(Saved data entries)
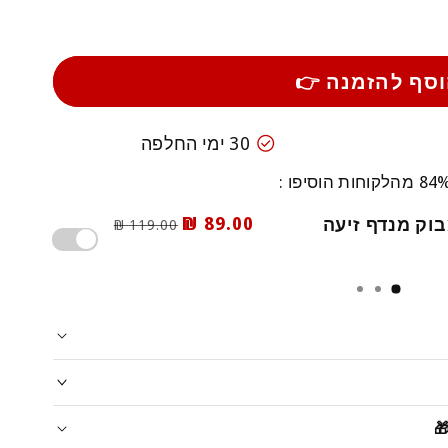
סף להזמנה 👉
check_circle
30 ימי החלפה
 מהלקוחות הוסיפו :
89.00 ₪
119.00 ₪
דר העדיפויות שלנו!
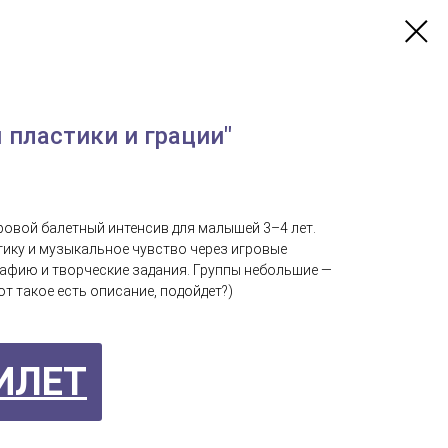
 пластики и грации"
ровой балетный интенсив для малышей 3–4 лет.
ику и музыкальное чувство через игровые
афию и творческие задания. Группы небольшие —
от такое есть описание, подойдет?)
ИЛЕТ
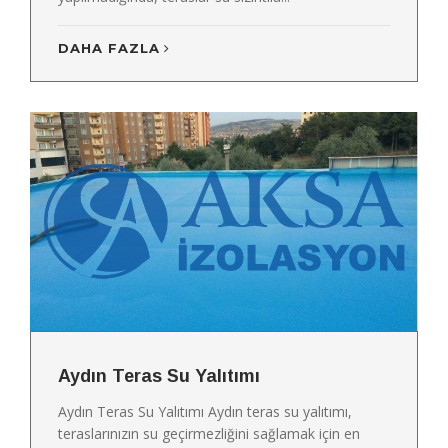
DAHA FAZLA
Aydın Teras Su Yalıtımı
Aydın Teras Su Yalıtımı Aydın teras su yalıtımı,
teraslarınızın su geçirmezliğini sağlamak için en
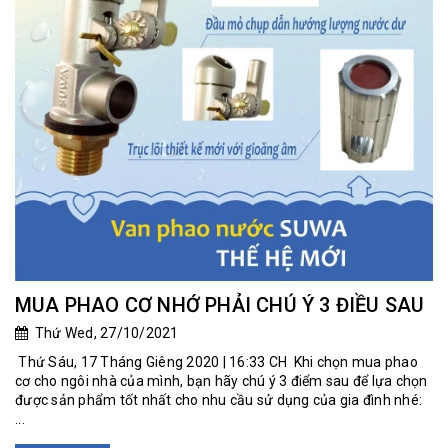
MUA PHAO CƠ NHỚ PHẢI CHÚ Ý 3 ĐIỀU SAU
Thứ Wed, 27/10/2021
Thứ Sáu, 17 Tháng Giêng 2020 | 16:33 CH Khi chọn mua phao
cơ cho ngôi nhà của mình, bạn hãy chú ý 3 điểm sau để lựa chọn
được sản phẩm tốt nhất cho nhu cầu sử dụng của gia đình nhé:
...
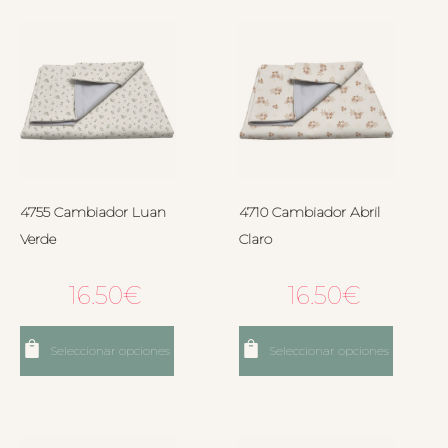
4755 Cambiador Luan
4710 Cambiador Abril
Verde
Claro
16.50
€
16.50
€
Seleccionar opciones
Seleccionar opciones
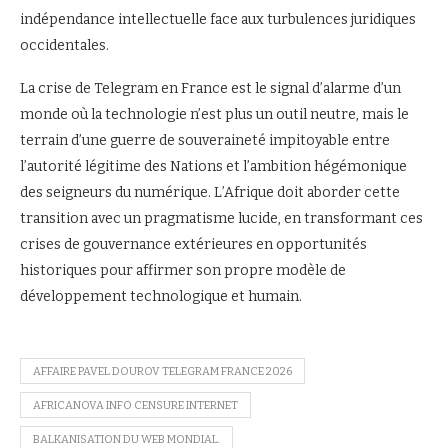
indépendance intellectuelle face aux turbulences juridiques
occidentales.
La crise de Telegram en France est le signal d’alarme d’un
monde où la technologie n’est plus un outil neutre, mais le
terrain d’une guerre de souveraineté impitoyable entre
l’autorité légitime des Nations et l’ambition hégémonique
des seigneurs du numérique. L’Afrique doit aborder cette
transition avec un pragmatisme lucide, en transformant ces
crises de gouvernance extérieures en opportunités
historiques pour affirmer son propre modèle de
développement technologique et humain.
AFFAIRE PAVEL DOUROV TELEGRAM FRANCE 2026
AFRICANOVA INFO CENSURE INTERNET
BALKANISATION DU WEB MONDIAL.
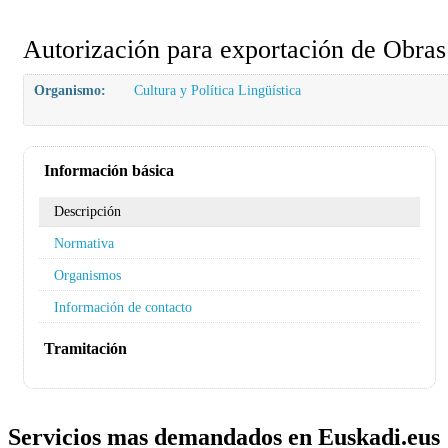
Autorización para exportación de Obras
Organismo:
Cultura y Política Lingüística
Información básica
Descripción
Normativa
Organismos
Información de contacto
Tramitación
Servicios mas demandados en Euskadi.eus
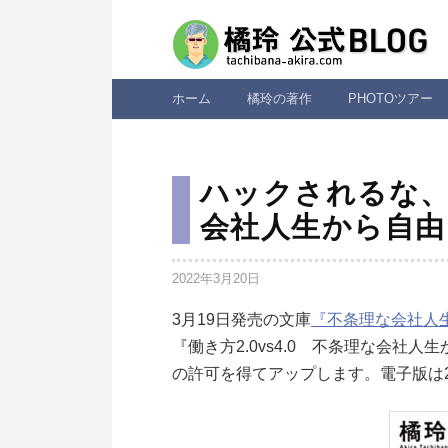
コ
ン
テ
ン
ホーム
橘玲の著作
PHOTOツアー
ツ
へ
ス
ハックされるな
キ
会社人生から自由
ッ
プ
2022年3月20日
3月19日発売の文庫
『不条理な会社人生
『働き方2.0vs4.0 不条理な会社
の許可を得てアップします。電子版は2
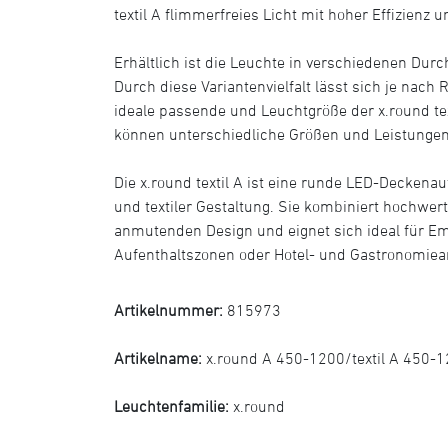
textil A flimmerfreies Licht mit hoher Effizienz
Erhältlich ist die Leuchte in verschiedenen D
Durch diese Variantenvielfalt lässt sich je nac
ideale passende und Leuchtgröße der x.round tex
können unterschiedliche Größen und Leistunge
Die x.round textil A ist eine runde LED-Deckena
und textiler Gestaltung. Sie kombiniert hochwer
anmutenden Design und eignet sich ideal für 
Aufenthaltszonen oder Hotel- und Gastronomi
Artikelnummer:
815973
Artikelname:
x.round A 450-1200/textil A 450-
Leuchtenfamilie:
x.round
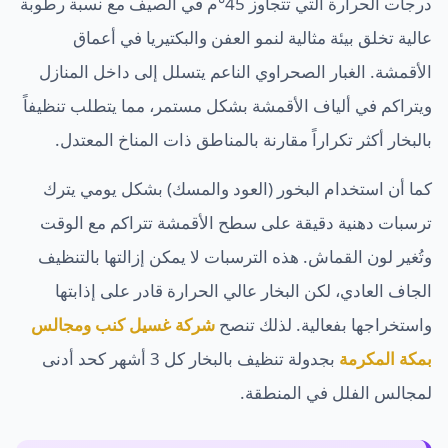
درجات الحرارة التي تتجاوز 45°م في الصيف مع نسبة رطوبة
عالية تخلق بيئة مثالية لنمو العفن والبكتيريا في أعماق
الأقمشة. الغبار الصحراوي الناعم يتسلل إلى داخل المنازل
ويتراكم في ألياف الأقمشة بشكل مستمر، مما يتطلب تنظيفاً
بالبخار أكثر تكراراً مقارنة بالمناطق ذات المناخ المعتدل.
كما أن استخدام البخور (العود والمسك) بشكل يومي يترك
ترسبات دهنية دقيقة على سطح الأقمشة تتراكم مع الوقت
وتُغير لون القماش. هذه الترسبات لا يمكن إزالتها بالتنظيف
الجاف العادي، لكن البخار عالي الحرارة قادر على إذابتها
واستخراجها بفعالية. لذلك تنصح
شركة غسيل كنب ومجالس
بمكة المكرمة
بجدولة تنظيف بالبخار كل 3 أشهر كحد أدنى
لمجالس الفلل في المنطقة.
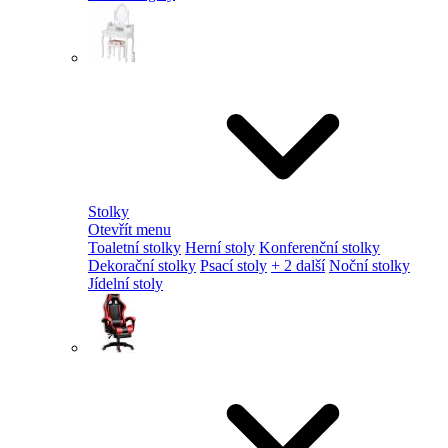
Stolky
Otevřít menu
Toaletní stolky
Herní stoly
Konferenční stolky
Dekorační stolky
Psací stoly
+ 2 další
Noční stolky
Jídelní stoly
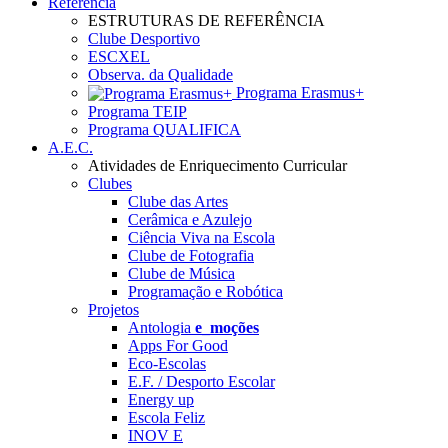
Referência
ESTRUTURAS DE REFERÊNCIA
Clube Desportivo
ESCXEL
Observa. da Qualidade
Programa Erasmus+
Programa TEIP
Programa QUALIFICA
A.E.C.
Atividades de Enriquecimento Curricular
Clubes
Clube das Artes
Cerâmica e Azulejo
Ciência Viva na Escola
Clube de Fotografia
Clube de Música
Programação e Robótica
Projetos
Antologia
e_moções
Apps For Good
Eco-Escolas
E.F. / Desporto Escolar
Energy up
Escola Feliz
INOV E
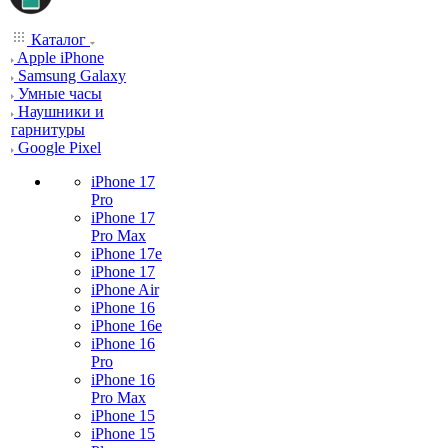
Каталог
Apple iPhone
Samsung Galaxy
Умные часы
Наушники и
гарнитуры
Google Pixel
iPhone 17
Pro
iPhone 17
Pro Max
iPhone 17e
iPhone 17
iPhone Air
iPhone 16
iPhone 16e
iPhone 16
Pro
iPhone 16
Pro Max
iPhone 15
iPhone 15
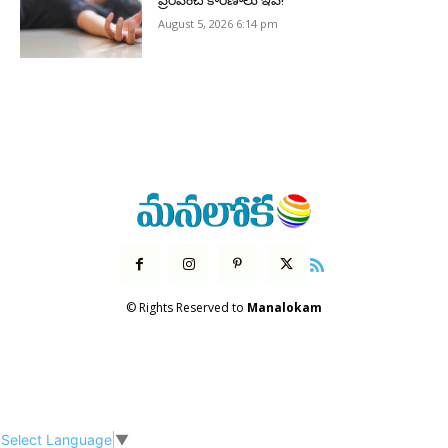
ప్రేరేపించే కారణాలు ఇవే!
August 5, 2026 6:14 pm
© Rights Reserved to
Manalokam
Select Language
▼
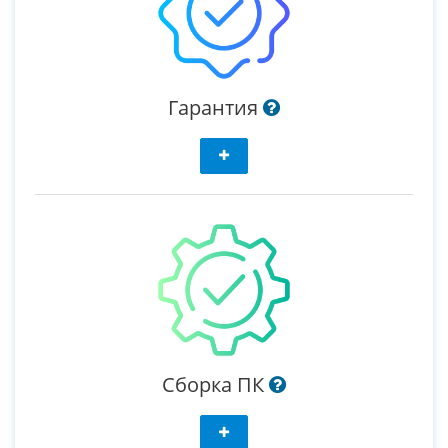
Гарантия
Сборка ПК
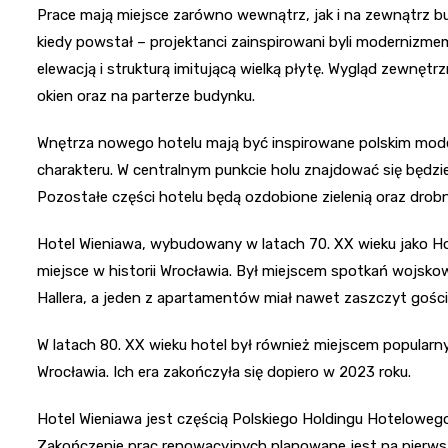
Prace mają miejsce zarówno wewnątrz, jak i na zewnątrz 
kiedy powstał – projektanci zainspirowani byli modernizm
elewacją i strukturą imitującą wielką płytę. Wygląd zewnę
okien oraz na parterze budynku.
Wnętrza nowego hotelu mają być inspirowane polskim m
charakteru. W centralnym punkcie holu znajdować się będz
Pozostałe części hotelu będą ozdobione zielenią oraz dro
Hotel Wieniawa, wybudowany w latach 70. XX wieku jako Ho
miejsce w historii Wrocławia. Był miejscem spotkań wojskowy
Hallera, a jeden z apartamentów miał nawet zaszczyt gości
W latach 80. XX wieku hotel był również miejscem popular
Wrocławia. Ich era zakończyła się dopiero w 2023 roku.
Hotel Wieniawa jest częścią Polskiego Holdingu Hotelowego
Zakończenie prac renowacyjnych planowane jest na pierwsz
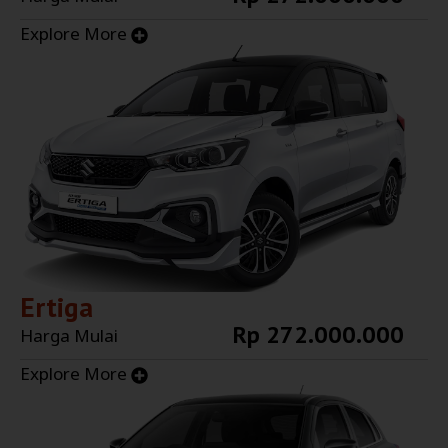
Explore More
Ertiga
Rp 272.000.000
Harga Mulai
Explore More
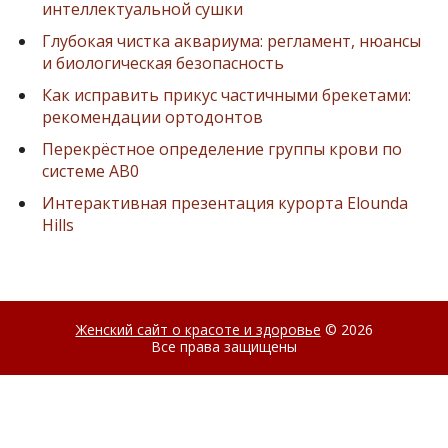
интеллектуальной сушки
Глубокая чистка аквариума: регламент, нюансы
и биологическая безопасность
Как исправить прикус частичными брекетами:
рекомендации ортодонтов
Перекрёстное определение группы крови по
системе AB0
Интерактивная презентация курорта Elounda
Hills
Женский сайт о красоте и здоровье
© 2026
Все права защищены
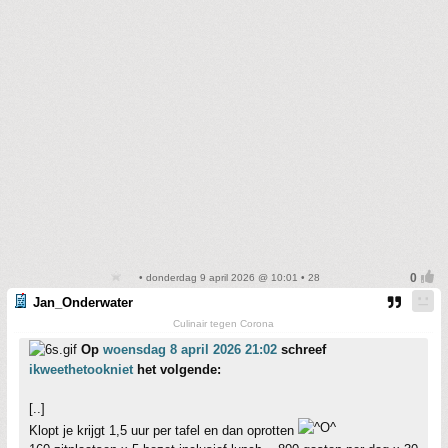
• donderdag 9 april 2026 @ 10:01 • 28
Jan_Onderwater
Culinair tegen Corona
Op
woensdag 8 april 2026 21:02
schreef
ikweethetookniet
het volgende:
[..]
Klopt je krijgt 1,5 uur per tafel en dan oprotten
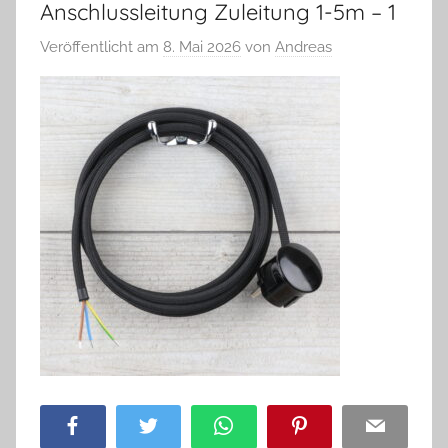
Anschlussleitung Zuleitung 1-5m – 1
Veröffentlicht am
8. Mai 2026
von
Andreas
Facebook
Twitter
WhatsApp
Pinterest
Email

- [Your task]: Print all entries exactly; skip the pictures.

- [Finished task]:
סף להזמנה 👉
check_circle
30 ימי החלפה
 מהלקוחות הוסיפו :
89.00 ₪
119.00 ₪
דר העדיפויות שלנו!
 пластики и грации"
ровой балетный интенсив для малышей 3–4 лет.
ику и музыкальное чувство через игровые
афию и творческие задания. Группы небольшие —
от такое есть описание, подойдет?)
ИЛЕТ
DAHA FAZLA
Aydın Teras Su Yalıtımı
Aydın Teras Su Yalıtımı Aydın teras su yalıtımı,
teraslarınızın su geçirmezliğini sağlamak için en
MUA PHAO CƠ NHỚ PHẢI CHÚ Ý 3 ĐIỀU SAU
Thứ Wed, 27/10/2021
Thứ Sáu, 17 Tháng Giêng 2020 | 16:33 CH Khi chọn mua phao
cơ cho ngôi nhà của mình, bạn hãy chú ý 3 điểm sau để lựa chọn
được sản phẩm tốt nhất cho nhu cầu sử dụng của gia đình nhé:
...
4755 Cambiador Luan
4710 Cambiador Abril
Verde
Claro
16.50
€
16.50
€
Seleccionar opciones
Seleccionar opciones
indépendance intellectuelle face aux turbulences juridiques
occidentales.
La crise de Telegram en France est le signal d’alarme d’un
monde où la technologie n’est plus un outil neutre, mais le
terrain d’une guerre de souveraineté impitoyable entre
l’autorité légitime des Nations et l’ambition hégémonique
des seigneurs du numérique. L’Afrique doit aborder cette
transition avec un pragmatisme lucide, en transformant ces
crises de gouvernance extérieures en opportunités
historiques pour affirmer son propre modèle de
développement technologique et humain.
AFFAIRE PAVEL DOUROV TELEGRAM FRANCE 2026
AFRICANOVA INFO CENSURE INTERNET
BALKANISATION DU WEB MONDIAL.
Autorización para exportación de Obras
Organismo:
Cultura y Política Lingüística
Información básica
Descripción
Normativa
Organismos
Información de contacto
Tramitación
Servicios mas demandados en Euskadi.eus
コ
ン
テ
ン
ホーム
橘玲の著作
PHOTOツアー
ツ
へ
ス
ハックされるな
キ
会社人生から自由
ッ
プ
2022年3月20日
3月19日発売の文庫
『不条理な会社人生
『働き方2.0vs4.0 不条理な会社
の許可を得てアップします。電子版は2
textil A flimmerfreies Licht mit hoher Effizienz
Erhältlich ist die Leuchte in verschiedenen D
Durch diese Variantenvielfalt lässt sich je nac
ideale passende und Leuchtgröße der x.round tex
können unterschiedliche Größen und Leistunge
Die x.round textil A ist eine runde LED-Deckena
und textiler Gestaltung. Sie kombiniert hochwer
anmutenden Design und eignet sich ideal für 
Aufenthaltszonen oder Hotel- und Gastronomi
Artikelnummer:
815973
Artikelname:
x.round A 450-1200/textil A 450-
Leuchtenfamilie:
x.round
درجات الحرارة التي تتجاوز 45°م في الصيف مع نسبة رطوبة
عالية تخلق بيئة مثالية لنمو العفن والبكتيريا في أعماق
الأقمشة. الغبار الصحراوي الناعم يتسلل إلى داخل المنازل
ويتراكم في ألياف الأقمشة بشكل مستمر، مما يتطلب تنظيفاً
بالبخار أكثر تكراراً مقارنة بالمناطق ذات المناخ المعتدل.
كما أن استخدام البخور (العود والمسك) بشكل يومي يترك
ترسبات دهنية دقيقة على سطح الأقمشة تتراكم مع الوقت
وتُغير لون القماش. هذه الترسبات لا يمكن إزالتها بالتنظيف
الجاف العادي، لكن البخار عالي الحرارة قادر على إذابتها
واستخراجها بفعالية. لذلك تنصح
شركة غسيل كنب ومجالس
بمكة المكرمة
بجدولة تنظيف بالبخار كل 3 أشهر كحد أدنى
لمجالس الفلل في المنطقة.
Stolky
Otevřít menu
Toaletní stolky
Herní stoly
Konferenční stolky
Dekorační stolky
Psací stoly
+ 2 další
Noční stolky
Jídelní stoly
Referência
ESTRUTURAS DE REFERÊNCIA
Clube Desportivo
ESCXEL
Observa. da Qualidade
Programa Erasmus+
Programa TEIP
Programa QUALIFICA
A.E.C.
Atividades de Enriquecimento Curricular
Clubes
Clube das Artes
Cerâmica e Azulejo
Ciência Viva na Escola
Clube de Fotografia
Clube de Música
Programação e Robótica
Projetos
Antologia
e_moções
Apps For Good
Eco-Escolas
E.F. / Desporto Escolar
Energy up
Escola Feliz
INOV E
Каталог
Apple iPhone
Samsung Galaxy
Умные часы
Наушники и
гарнитуры
Google Pixel
iPhone 17
Pro
iPhone 17
Pro Max
iPhone 17e
iPhone 17
iPhone Air
iPhone 16
iPhone 16e
iPhone 16
Pro
iPhone 16
Pro Max
iPhone 15
iPhone 15
ప్రేరేపించే కారణాలు ఇవే!
August 5, 2026 6:14 pm
© Rights Reserved to
Manalokam
Select Language
▼
Гарантия
Сборка ПК
Prace mają miejsce zarówno wewnątrz, jak i na zewnątrz 
kiedy powstał – projektanci zainspirowani byli modernizm
elewacją i strukturą imitującą wielką płytę. Wygląd zewnę
okien oraz na parterze budynku.
Wnętrza nowego hotelu mają być inspirowane polskim m
charakteru. W centralnym punkcie holu znajdować się będz
Pozostałe części hotelu będą ozdobione zielenią oraz dro
Hotel Wieniawa, wybudowany w latach 70. XX wieku jako Ho
miejsce w historii Wrocławia. Był miejscem spotkań wojskowy
Hallera, a jeden z apartamentów miał nawet zaszczyt gości
W latach 80. XX wieku hotel był również miejscem popular
Wrocławia. Ich era zakończyła się dopiero w 2023 roku.
Hotel Wieniawa jest częścią Polskiego Holdingu Hotelowego
Zakończenie prac renowacyjnych planowane jest na pierwsz
Explore More
Ertiga
Rp 272.000.000
Harga Mulai
Explore More
интеллектуальной сушки
Глубокая чистка аквариума: регламент, нюансы
и биологическая безопасность
Как исправить прикус частичными брекетами:
рекомендации ортодонтов
Перекрёстное определение группы крови по
системе AB0
Интерактивная презентация курорта Elounda
Hills
Женский сайт о красоте и здоровье
© 2026
Все права защищены
• donderdag 9 april 2026 @ 10:01 • 28
Jan_Onderwater
Culinair tegen Corona
Op
woensdag 8 april 2026 21:02
schreef
ikweethetookniet
het volgende:
[..]
Klopt je krijgt 1,5 uur per tafel en dan oprotten
Anschlussleitung Zuleitung 1-5m – 1
Veröffentlicht am
8. Mai 2026
von
Andreas
Facebook
Twitter
WhatsApp
Pinterest
Email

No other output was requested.